▽

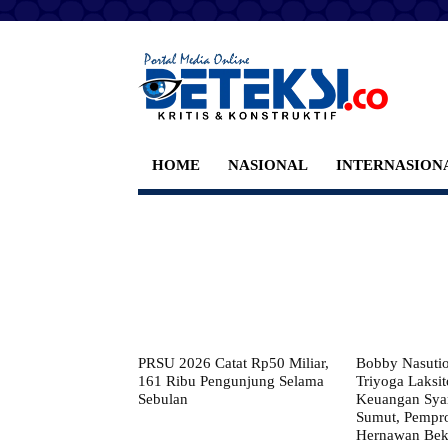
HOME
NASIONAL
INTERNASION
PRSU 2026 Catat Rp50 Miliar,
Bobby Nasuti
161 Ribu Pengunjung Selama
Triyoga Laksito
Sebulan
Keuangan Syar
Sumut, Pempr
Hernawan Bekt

△
▽

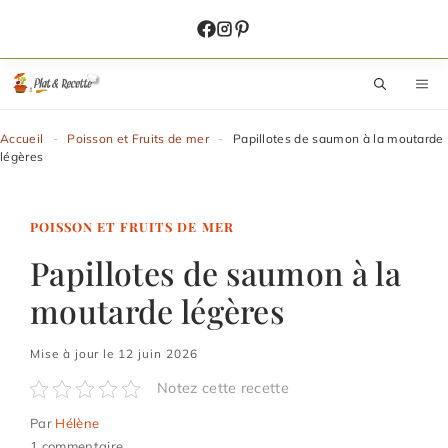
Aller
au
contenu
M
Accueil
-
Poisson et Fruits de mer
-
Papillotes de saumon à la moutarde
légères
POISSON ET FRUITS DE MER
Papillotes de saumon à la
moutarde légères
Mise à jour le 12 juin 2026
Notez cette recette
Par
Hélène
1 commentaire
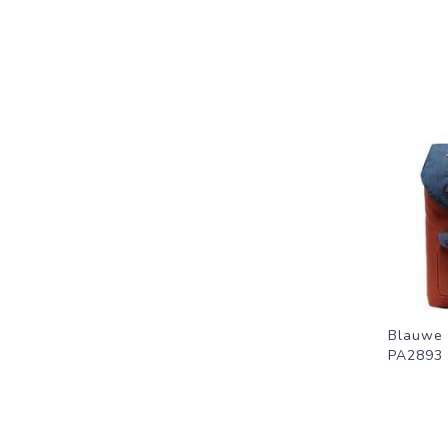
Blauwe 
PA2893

△

§ **Exercise directions**: Copy, from the material above, each line in which the string "saumon" occurs.

§ **Solution for this exercise**:
Papillotes de saumon à la moutarde
Papillotes de saumon à la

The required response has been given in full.